Combien est indemnisé pour les victimes de crimes au Kosovo?

Le meurtre, la traite des êtres humains, le viol, les sévices sexuels infligés aux enfants et les cas de violence familiale entrent dans la catégorie des actes d'indemnisation de l'État, conformément à la loi sur la réparation des victimes d'actes criminels. Toutefois, les victimes de ces cas au Kosovo peuvent recevoir une indemnisation maximale de 70 000 euros. Au cours de l'année [...]
Le meurtre, la traite des êtres humains, le viol, les sévices sexuels infligés aux enfants et les cas de violence familiale entrent dans la catégorie des actes d'indemnisation de l'État, conformément à la loi sur la réparation des victimes d'actes criminels.
Toutefois, les victimes de ces cas au Kosovo peuvent recevoir une indemnisation maximale de 70 000 euros.
Au cours de l'année écoulée, 28 personnes victimes d'actes criminels au Kosovo n'ont représenté que 100 000 euros.
Cependant, ce nombre d'avocats est extrêmement faible, citant que dans la région, pour certains cas l'indemnisation s'élève à des millions d'euros.
L'avocat Skender Musa a dit que ces chiffres sont petits.
Musa a parlé d'un cas qu'il avait défendu lorsque la famille de la victime d'un meurtre grave avait été proposée compensation avec seulement 3 mille euros.

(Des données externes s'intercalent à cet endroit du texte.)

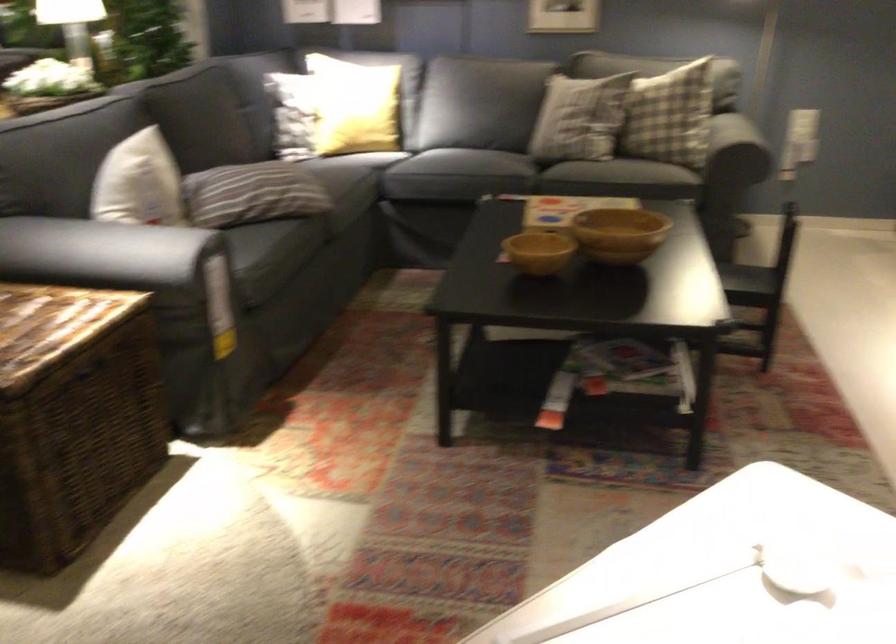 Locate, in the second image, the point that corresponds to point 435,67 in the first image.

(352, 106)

Le “Shama qui a été offert est extrêmement petit, parce que dans les pays de la région dans les actes criminels de meurtre et de meurtre grave, les chiffres dépassent généralement 100 000 euros et même total jusqu'à 1m euros, parce que dans ce cas l'État lui-même perd la valeur la plus protégée, parce que pour l'État la valeur la plus protégée est la vie du citoyen de la République du Kosovo, a déclaré Musa.
Conformément à l'article 6 de la loi sur l'indemnisation des victimes d'actes criminels, les actes qui entrent dans la catégorie des actes indemnisables sont les suivants : meurtre, traite des personnes, viol, sévices sexuels sur enfants, cas de violence familiale.
Adelina Berisha du Réseau des femmes du Kosovo montre que très peu de femmes cherchent à compenser la violence dont elles sont victimes.
Les femmes ne demandent généralement pas cette indemnisation, parce qu'à l'heure actuelle elles se concentrent sur leur sécurité et elles veulent juste finir le plus tôt possible avec toute relation ou relation avec les auteurs de violence et ne savent souvent pas qu'elles ont ce droit ou le rejettent. À l'heure actuelle, ils sont déclarés pendant la procédure pénale qu'ils ne veulent pas ce droit, alors celui normal que même les tribunaux n'approuvent pas alors parce qu'ils disent que la victime elle-même n'a pas demandé”, Berisha dit de RTV Dukagjin.